The original Simulacra code is extensive and complex, presenting challenges in comprehension, especially for newcomers. To facilitate a more accessible introduction, I have streamlined the code by omitting the frontend visualization aspect. This modification results in a simpler environment (Maze) where generative agents navigate. There will be no visual feedback. Nonetheless, their movements can be verified by printing the output of their coordinates.

The primary focus of this tutorial is to construct generative agents equipped with the autonomy to make decisions and interact with others.

This tutorial is structured into a series of four notebooks, gradually building a simulation of an artificial society:

  • Notebook 1.1 - Basic Simulation Structure: Explore fundamental simulation components, including environment interaction and constructing the basic simulation loop.
  • Notebook 1.2 - Building Generative Agents: Delve into the creation of generative agents, focusing on memory structures as discussed in the Simulacra paper..
  • Notebook 1.3 - Agent schedule planning: Develop agents' abilities to plan their schedules, highlighting cognitive process implementation.
  • Notebook 1.4 - Agent Cognition and Communication: Examine agents' cognitive functions such as perception, memory retrieval, and response to events, including conversations with other agents and memory integration.
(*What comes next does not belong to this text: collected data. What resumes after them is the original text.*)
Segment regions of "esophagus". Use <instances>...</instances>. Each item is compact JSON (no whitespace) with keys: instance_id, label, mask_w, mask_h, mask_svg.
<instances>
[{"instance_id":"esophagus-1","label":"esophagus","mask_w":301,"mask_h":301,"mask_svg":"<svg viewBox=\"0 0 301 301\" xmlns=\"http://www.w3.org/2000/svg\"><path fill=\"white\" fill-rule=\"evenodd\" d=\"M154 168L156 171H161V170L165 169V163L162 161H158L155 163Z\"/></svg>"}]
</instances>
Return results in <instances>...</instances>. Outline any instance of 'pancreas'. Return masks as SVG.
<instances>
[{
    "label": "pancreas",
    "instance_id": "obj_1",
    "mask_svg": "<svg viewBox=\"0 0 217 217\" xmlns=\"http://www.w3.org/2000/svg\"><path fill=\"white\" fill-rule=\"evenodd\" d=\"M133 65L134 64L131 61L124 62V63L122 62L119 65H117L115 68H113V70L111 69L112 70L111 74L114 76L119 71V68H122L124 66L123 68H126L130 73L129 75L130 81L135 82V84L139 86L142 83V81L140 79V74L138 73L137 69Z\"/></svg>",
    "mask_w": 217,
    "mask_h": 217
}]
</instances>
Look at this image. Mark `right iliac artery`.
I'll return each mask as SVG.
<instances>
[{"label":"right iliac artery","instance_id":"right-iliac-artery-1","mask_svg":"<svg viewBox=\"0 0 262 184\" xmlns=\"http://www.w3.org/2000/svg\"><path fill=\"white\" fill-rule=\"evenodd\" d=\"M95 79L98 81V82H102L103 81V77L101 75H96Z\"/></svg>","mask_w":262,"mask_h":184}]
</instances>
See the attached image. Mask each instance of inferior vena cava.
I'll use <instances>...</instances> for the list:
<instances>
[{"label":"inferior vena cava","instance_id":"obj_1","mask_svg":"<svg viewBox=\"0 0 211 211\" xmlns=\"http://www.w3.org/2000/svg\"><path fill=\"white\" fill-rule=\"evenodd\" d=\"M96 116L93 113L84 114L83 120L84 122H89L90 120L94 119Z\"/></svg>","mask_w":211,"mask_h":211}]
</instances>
Note: LLM prompting happens only in the notebooks 1.3 and 1.4.

To streamline the learning process, certain complex components have been excluded from this tutorial, including agents’ reflection and path planning within the environment.
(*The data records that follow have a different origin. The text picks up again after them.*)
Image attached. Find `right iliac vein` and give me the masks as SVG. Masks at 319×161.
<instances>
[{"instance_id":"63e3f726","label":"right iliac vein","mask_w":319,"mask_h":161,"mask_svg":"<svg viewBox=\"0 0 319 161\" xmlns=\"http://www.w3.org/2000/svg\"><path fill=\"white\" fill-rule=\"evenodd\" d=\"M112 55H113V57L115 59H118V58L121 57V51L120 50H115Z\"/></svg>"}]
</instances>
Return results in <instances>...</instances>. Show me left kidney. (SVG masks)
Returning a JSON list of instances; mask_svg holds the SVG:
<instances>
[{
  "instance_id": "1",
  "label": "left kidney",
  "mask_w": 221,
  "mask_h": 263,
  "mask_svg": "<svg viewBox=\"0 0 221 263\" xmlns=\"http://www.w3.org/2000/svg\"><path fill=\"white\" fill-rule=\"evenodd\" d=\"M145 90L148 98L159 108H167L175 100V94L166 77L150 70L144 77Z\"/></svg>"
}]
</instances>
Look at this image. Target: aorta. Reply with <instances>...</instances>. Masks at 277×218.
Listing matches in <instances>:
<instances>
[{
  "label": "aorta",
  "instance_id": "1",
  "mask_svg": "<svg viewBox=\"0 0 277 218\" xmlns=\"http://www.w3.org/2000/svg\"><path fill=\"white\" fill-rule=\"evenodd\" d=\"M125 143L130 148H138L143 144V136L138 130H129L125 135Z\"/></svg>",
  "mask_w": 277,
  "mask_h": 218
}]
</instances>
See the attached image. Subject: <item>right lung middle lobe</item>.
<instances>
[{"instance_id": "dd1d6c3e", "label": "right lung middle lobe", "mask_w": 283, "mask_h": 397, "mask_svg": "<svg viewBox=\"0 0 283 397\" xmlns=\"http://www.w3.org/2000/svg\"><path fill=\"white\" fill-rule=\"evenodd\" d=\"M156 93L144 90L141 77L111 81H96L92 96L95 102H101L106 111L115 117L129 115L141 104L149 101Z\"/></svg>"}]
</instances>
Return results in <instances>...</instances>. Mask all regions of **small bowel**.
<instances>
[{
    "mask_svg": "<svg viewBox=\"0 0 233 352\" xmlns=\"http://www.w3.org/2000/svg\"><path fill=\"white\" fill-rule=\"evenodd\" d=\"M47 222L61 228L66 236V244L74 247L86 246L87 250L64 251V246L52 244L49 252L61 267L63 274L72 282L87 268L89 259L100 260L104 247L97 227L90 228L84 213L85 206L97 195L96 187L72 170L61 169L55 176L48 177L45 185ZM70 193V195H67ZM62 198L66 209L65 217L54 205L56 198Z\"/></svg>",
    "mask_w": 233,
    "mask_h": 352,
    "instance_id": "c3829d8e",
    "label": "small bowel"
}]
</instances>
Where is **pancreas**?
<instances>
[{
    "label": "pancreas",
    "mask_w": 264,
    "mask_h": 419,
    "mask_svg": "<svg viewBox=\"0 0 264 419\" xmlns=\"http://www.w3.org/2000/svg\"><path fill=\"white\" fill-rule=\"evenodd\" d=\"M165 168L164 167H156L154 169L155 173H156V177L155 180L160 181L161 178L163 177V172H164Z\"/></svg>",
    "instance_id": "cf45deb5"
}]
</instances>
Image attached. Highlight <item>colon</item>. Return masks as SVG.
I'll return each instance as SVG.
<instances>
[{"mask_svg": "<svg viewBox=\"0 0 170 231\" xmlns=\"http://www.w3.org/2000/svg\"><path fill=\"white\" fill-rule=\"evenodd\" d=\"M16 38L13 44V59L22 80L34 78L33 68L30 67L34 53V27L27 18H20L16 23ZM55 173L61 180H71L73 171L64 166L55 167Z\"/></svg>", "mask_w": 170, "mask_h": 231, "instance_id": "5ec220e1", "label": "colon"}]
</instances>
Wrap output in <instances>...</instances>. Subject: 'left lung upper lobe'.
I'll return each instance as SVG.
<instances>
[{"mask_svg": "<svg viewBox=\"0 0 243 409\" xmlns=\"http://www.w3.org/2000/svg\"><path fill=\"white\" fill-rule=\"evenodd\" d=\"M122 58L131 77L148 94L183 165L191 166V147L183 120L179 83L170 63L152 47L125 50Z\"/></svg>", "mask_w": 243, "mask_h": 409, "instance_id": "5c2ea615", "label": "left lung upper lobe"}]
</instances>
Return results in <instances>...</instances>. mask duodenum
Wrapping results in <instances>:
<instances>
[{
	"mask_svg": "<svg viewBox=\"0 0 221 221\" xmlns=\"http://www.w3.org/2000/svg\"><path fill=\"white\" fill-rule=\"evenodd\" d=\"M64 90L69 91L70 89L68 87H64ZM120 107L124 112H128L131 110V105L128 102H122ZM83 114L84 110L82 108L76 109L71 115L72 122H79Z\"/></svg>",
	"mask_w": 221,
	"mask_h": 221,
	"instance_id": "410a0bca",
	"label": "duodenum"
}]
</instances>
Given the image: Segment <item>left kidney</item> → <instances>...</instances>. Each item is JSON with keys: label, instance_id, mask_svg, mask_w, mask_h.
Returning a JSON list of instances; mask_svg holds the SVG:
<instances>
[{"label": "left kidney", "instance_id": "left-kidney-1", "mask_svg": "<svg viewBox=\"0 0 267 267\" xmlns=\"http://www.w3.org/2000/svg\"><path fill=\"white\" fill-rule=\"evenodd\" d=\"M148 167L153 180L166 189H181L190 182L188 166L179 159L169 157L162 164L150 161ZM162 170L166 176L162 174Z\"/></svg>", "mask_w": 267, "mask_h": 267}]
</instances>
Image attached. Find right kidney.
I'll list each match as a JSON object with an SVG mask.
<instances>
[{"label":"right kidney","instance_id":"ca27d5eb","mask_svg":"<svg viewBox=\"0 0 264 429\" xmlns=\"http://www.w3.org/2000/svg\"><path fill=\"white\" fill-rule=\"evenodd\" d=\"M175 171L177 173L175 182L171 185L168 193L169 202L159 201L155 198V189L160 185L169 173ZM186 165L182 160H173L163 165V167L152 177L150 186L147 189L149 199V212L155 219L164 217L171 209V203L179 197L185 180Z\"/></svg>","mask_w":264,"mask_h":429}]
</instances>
Takeaways from creating this tutorial

  • Function Testing: It's crucial to verify whether individual functions behave as intended. Although simulation developers likely perform this check, creating official tests for each function would greatly enhance ease of testing and adaptability to changes. This becomes particularly challenging in complex simulations where multiple functions interact.
  • Testable Scenarios: Establishing easily testable scenarios is essential for efficient debugging and validation of simulation behavior.
  • Class Design: Thoughtful class design can significantly reduce cognitive overhead by clarifying the purpose and use of each variable, streamlining development and maintenance processes.
  • Using Prompts with LLMs: Mastering prompt use with LLMs presents an interesting challenge. Implementing a failsafe mechanism is critical to ensure resilience in the face of unexpected or unhelpful LLM responses. The effectiveness of various prompting strategies can vary greatly and often depends on the specifics of the LLM being used.